#### [What is being asked]
Given the records below, pull every line with the word "Vermögen" into the answer.

#### [Records]
######

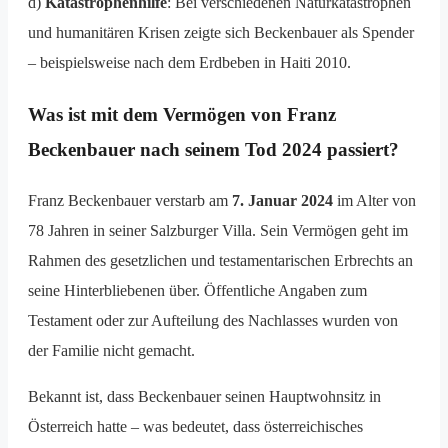
d)
Katastrophenhilfe
: Bei verschiedenen Naturkatastrophen
und humanitären Krisen zeigte sich Beckenbauer als Spender
– beispielsweise nach dem Erdbeben in Haiti 2010.
Was ist mit dem Vermögen von Franz
Beckenbauer nach seinem Tod 2024 passiert?
Franz Beckenbauer verstarb am
7. Januar 2024
im Alter von
78 Jahren in seiner Salzburger Villa. Sein Vermögen geht im
Rahmen des gesetzlichen und testamentarischen Erbrechts an
seine Hinterbliebenen über. Öffentliche Angaben zum
Testament oder zur Aufteilung des Nachlasses wurden von
der Familie nicht gemacht.
Bekannt ist, dass Beckenbauer seinen Hauptwohnsitz in
Österreich hatte – was bedeutet, dass österreichisches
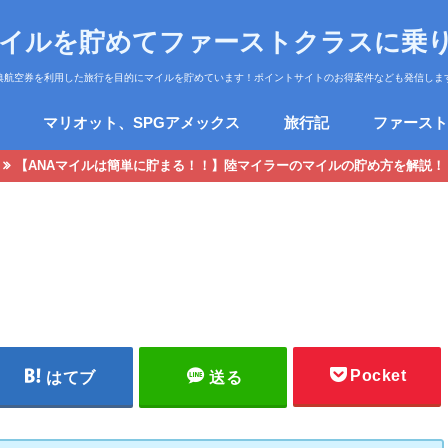
マイルを貯めてファーストクラスに乗
典航空券を利用した旅行を目的にマイルを貯めています！ポイントサイトのお得案件なども発信しま
マリオット、SPGアメックス
旅行記
ファースト
【ANAマイルは簡単に貯まる！！】陸マイラーのマイルの貯め方を解説！
Pocket
はてブ
送る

######

#### [Reply]
Was ist mit dem Vermögen von Franz
78 Jahren in seiner Salzburger Villa. Sein Vermögen geht im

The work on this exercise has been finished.